The entire eastern side and around half of the west is under Iraqi control. Incredibly, however, they have admitted to the airstrikes that leveled those buildings full of civilians late last week, without admitting to the deaths of the civilians.
Richardson said that the Iraqi army could move in units from the north while other brigades build up positions around the Old CIty forcing the Islamic State to fight on two fronts.
Local residents said at least 137 civilians had been killed in a cluster of homes hit on March 13 and 17.
Earlier last Saturday, senior Sunni Muslim politicians expressed concern over reports of air strikes that allegedly killed the civilians. That was the one on March 17.
Later, the Iraqi command denied this in a statement cited by Iraqi Alsumaria TV.
“The fighting is coming closer to people’s home”.
The remains of 12 people – among them women and children – were placed in blue plastic body bags.
Conflicting accounts emerged on Sunday about an explosion in west Mosul on March 17 after a US -led coalition strike against Islamic State that local officials said collapsed buildings, killing and burying many people.
AP reporters saw at least 50 bodies being recovered from the wreckage of the buildings. “What we want from the coalition is for them not to repeat their mistakes and to be more cautious and accurate”.
This is because there are multiple nations and multiple aircraft involved, she said.
The top commander for USA military forces in the Middle East on Sunday called recent civilian deaths in the Iraqi city of Mosul a “terrible tragedy”, but stopped short of taking responsibility. Some residents say a coalition air strike hit an explosive-filled truck, detonating a blast that collapsed buildings packed with families. They emphasized that the mosque was not struck and that the building was not affiliated with the mosque. “It wasn’t clear why that was – if it was triggered by the strike or not – and some managed to escape unharmed”.
It was unclear who carried out the air strikes, but on Friday the US-led coalition fighting IS in Iraq and Syria said it was investigating the allegations.
“The Daesh terrorist organisation is seeking to stop the advance of the Iraqi forces in Mosul at any cost, and it is gathering civilians. and using them as human shields”, he said.

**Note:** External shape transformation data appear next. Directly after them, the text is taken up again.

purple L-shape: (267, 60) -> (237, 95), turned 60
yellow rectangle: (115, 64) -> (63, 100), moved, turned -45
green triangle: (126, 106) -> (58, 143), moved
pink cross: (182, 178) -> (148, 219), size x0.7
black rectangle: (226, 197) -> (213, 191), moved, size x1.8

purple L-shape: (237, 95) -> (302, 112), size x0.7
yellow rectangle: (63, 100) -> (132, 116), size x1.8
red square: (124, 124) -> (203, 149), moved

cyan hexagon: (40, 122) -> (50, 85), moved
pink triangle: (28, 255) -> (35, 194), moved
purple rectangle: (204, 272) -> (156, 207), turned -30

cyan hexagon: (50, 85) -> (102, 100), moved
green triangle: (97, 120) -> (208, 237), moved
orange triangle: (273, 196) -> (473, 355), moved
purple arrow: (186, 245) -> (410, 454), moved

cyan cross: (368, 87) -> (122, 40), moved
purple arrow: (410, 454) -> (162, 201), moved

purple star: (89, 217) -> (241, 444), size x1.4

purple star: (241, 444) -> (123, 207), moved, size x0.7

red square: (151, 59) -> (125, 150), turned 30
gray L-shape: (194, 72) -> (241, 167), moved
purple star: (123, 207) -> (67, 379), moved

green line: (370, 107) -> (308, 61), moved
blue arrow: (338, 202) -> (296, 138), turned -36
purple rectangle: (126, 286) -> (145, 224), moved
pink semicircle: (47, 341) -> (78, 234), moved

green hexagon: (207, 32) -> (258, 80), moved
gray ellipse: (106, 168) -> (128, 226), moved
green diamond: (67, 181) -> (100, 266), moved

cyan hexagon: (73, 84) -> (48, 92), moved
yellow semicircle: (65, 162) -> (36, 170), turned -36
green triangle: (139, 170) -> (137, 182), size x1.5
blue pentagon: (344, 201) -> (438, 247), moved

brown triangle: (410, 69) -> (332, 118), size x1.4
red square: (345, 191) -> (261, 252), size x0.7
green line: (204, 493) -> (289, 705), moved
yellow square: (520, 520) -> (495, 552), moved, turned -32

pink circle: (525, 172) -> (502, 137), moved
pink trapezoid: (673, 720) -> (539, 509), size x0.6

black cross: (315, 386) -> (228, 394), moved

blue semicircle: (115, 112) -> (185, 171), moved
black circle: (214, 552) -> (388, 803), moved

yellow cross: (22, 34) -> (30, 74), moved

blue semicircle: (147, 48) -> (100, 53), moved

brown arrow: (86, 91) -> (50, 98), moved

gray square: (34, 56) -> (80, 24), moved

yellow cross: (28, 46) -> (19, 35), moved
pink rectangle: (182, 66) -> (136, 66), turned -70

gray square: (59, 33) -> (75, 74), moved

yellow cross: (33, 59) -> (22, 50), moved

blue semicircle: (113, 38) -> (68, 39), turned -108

A civilian casualty report is issued monthly, CENTCOM added, verifying allegations and that coalition airstrikes are executed in compliance with the Law of Armed Conflict.
The strikes in western Mosul where US-backed troops are fighting the Islamic State group are now under investigation by Iraqi authorities. It was an airstrike that targeted my street.
In Syria, renewed fighting in the northern and western suburbs of Damascus is threatening a new humanitarian disaster. “It’s more complicated warfare”, according to Lt. Col. Abdul Amir Muhammadawi, spokesman for the rapid response teams.
Capt. Jeff Davis, a Pentagon spokesman, told the New York Times that there has been “no loosening of the rules of engagement”.
The reports also prompted questions as to whether the civilian casualties were the result of President Trump’s vow to step up the USA fight against ISIS. Since taking office, his administration has intensified the use of force in conflicts across the Middle East, almost doubling the number of USA troops in Syria and expanding American operations in Yemen.
Ghazi Balkiz reported from Irbil, and Angela Dewan reported and wrote from London.